Page-level text extractions:
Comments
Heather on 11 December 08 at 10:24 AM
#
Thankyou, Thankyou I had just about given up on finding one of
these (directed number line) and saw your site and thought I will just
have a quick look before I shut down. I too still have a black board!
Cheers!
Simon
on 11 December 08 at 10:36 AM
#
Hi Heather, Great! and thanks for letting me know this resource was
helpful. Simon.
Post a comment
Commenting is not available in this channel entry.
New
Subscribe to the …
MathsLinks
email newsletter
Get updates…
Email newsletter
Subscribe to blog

---

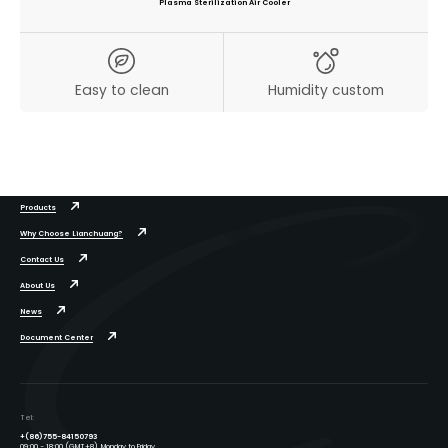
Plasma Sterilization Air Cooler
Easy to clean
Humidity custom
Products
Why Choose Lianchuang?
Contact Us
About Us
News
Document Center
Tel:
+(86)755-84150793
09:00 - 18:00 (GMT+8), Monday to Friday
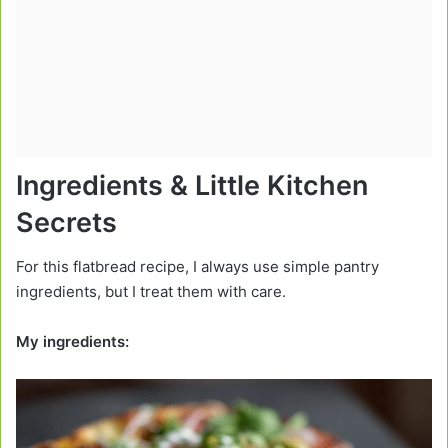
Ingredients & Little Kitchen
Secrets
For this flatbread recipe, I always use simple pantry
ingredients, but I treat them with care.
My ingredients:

==

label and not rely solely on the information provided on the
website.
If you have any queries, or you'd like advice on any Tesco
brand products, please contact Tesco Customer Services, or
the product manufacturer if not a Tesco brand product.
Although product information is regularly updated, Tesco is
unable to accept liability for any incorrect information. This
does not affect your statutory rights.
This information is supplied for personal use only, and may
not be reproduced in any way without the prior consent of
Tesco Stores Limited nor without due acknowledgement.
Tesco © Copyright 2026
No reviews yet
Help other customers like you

» REQUIRED ACTION: Please make an exact copy of the lines above from the line with "Although product information" through the line with "Help other customers like you", both ends included.

» RESULT:
Although product information is regularly updated, Tesco is
unable to accept liability for any incorrect information. This
does not affect your statutory rights.
This information is supplied for personal use only, and may
not be reproduced in any way without the prior consent of
Tesco Stores Limited nor without due acknowledgement.
Tesco © Copyright 2026
No reviews yet
Help other customers like you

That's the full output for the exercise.